* [Prompt] Within the material below, filter for lines that hold the word "journal".

——————

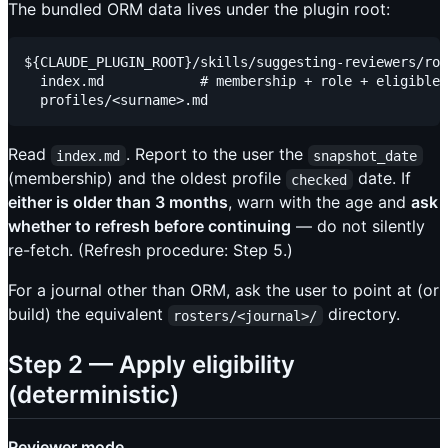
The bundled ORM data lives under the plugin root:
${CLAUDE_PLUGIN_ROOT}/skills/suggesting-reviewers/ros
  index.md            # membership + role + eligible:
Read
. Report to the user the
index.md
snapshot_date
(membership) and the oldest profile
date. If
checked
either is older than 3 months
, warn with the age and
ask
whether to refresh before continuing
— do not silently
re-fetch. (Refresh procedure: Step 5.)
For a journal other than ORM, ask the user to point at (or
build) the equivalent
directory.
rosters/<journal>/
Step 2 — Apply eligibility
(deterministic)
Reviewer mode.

——————

* [Exercise solution]
For a journal other than ORM, ask the user to point at (or
rosters/<journal>/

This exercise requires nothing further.